→ **Assigned task**
Everything from the opening line of the listing below to the line that has "Born Aug. 18, 1986, in", inclusive, should be returned exactly, except the pictures.

(Listed records Opens)

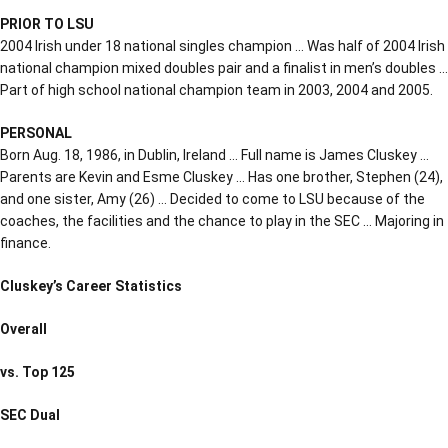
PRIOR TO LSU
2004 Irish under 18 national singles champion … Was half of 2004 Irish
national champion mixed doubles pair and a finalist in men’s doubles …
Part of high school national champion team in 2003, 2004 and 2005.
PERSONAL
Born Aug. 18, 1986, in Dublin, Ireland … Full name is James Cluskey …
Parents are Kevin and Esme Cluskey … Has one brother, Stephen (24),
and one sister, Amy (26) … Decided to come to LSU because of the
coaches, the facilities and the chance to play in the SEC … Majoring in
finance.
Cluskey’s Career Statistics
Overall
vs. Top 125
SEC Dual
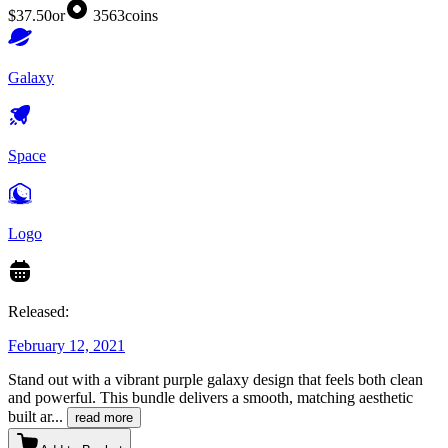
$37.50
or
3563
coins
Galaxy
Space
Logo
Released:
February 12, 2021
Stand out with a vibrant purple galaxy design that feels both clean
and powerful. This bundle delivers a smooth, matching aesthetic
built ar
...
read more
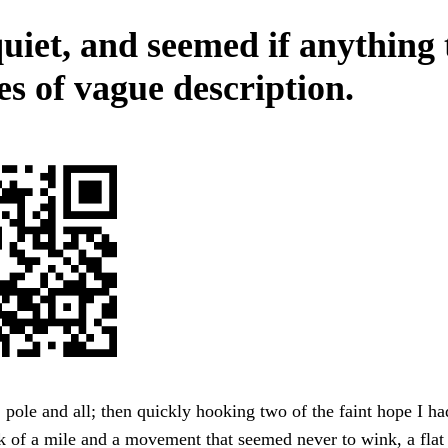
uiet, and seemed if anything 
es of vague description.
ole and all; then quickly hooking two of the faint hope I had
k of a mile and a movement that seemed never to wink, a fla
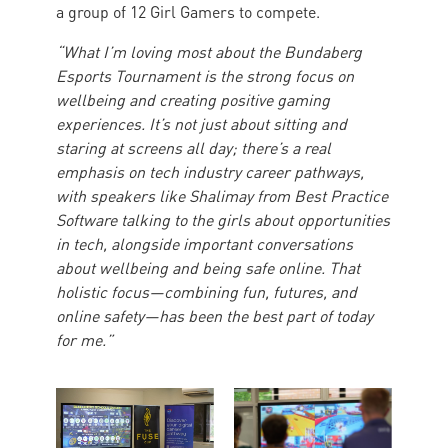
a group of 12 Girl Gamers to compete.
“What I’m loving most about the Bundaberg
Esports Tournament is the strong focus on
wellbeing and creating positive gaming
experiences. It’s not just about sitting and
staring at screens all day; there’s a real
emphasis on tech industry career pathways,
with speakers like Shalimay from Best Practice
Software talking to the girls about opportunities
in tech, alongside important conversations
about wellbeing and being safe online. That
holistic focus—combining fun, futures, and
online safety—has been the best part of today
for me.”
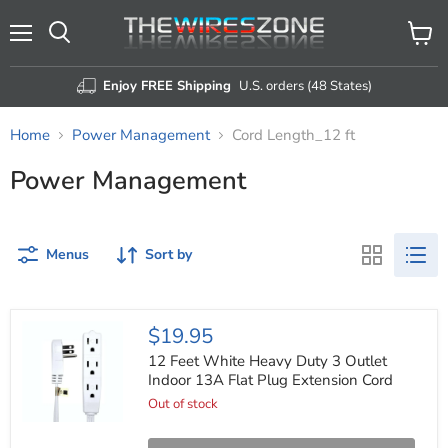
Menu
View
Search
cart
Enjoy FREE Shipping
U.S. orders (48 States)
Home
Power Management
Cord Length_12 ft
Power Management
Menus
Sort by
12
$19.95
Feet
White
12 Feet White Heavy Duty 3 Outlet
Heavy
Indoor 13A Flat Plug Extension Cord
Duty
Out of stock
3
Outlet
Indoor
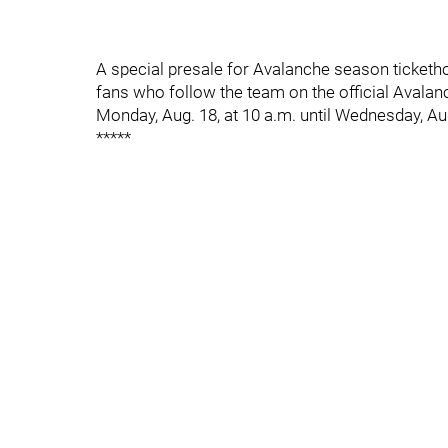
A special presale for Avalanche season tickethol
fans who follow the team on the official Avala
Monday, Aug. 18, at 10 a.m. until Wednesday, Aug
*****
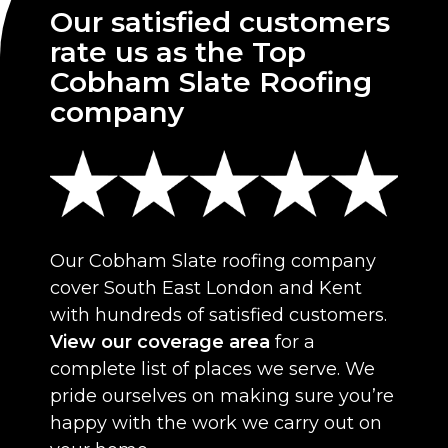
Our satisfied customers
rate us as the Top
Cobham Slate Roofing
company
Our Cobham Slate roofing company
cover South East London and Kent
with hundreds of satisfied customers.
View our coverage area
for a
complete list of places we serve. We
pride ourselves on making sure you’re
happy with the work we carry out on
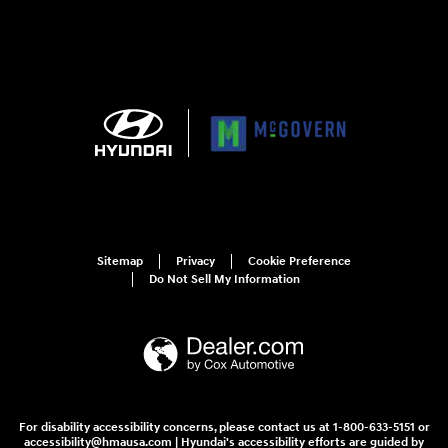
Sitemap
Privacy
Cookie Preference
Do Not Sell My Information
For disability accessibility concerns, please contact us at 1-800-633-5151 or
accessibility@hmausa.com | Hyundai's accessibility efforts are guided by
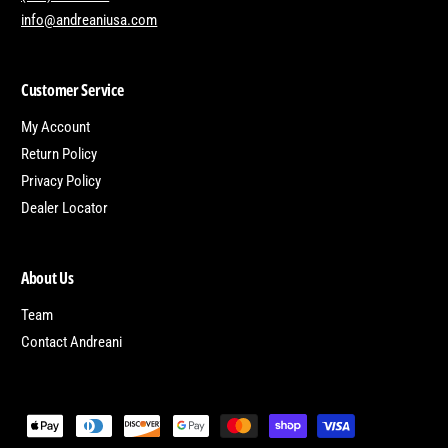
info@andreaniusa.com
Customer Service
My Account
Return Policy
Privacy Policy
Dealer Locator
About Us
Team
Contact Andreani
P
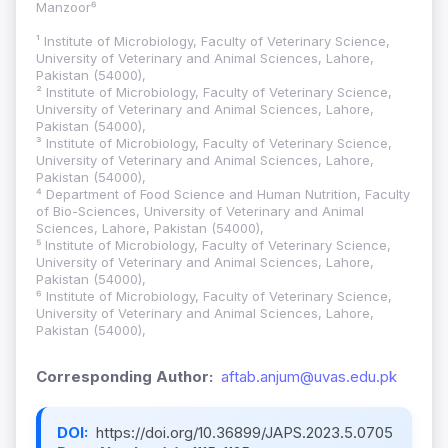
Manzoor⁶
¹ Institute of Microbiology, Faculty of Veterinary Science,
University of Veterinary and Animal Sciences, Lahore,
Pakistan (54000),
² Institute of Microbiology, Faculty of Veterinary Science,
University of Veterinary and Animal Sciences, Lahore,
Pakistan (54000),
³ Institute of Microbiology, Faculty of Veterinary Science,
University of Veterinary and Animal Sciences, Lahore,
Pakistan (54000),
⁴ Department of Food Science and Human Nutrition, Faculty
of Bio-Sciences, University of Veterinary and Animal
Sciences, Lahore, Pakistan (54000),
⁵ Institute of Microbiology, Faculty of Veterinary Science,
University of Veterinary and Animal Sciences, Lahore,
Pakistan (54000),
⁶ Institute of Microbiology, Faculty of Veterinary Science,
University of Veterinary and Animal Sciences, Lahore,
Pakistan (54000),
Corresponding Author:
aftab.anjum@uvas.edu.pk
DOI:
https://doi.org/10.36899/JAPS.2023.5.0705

(Listed records Closes)

→ **Output of the task**
PRIOR TO LSU
2004 Irish under 18 national singles champion … Was half of 2004 Irish
national champion mixed doubles pair and a finalist in men’s doubles …
Part of high school national champion team in 2003, 2004 and 2005.
PERSONAL
Born Aug. 18, 1986, in Dublin, Ireland … Full name is James Cluskey …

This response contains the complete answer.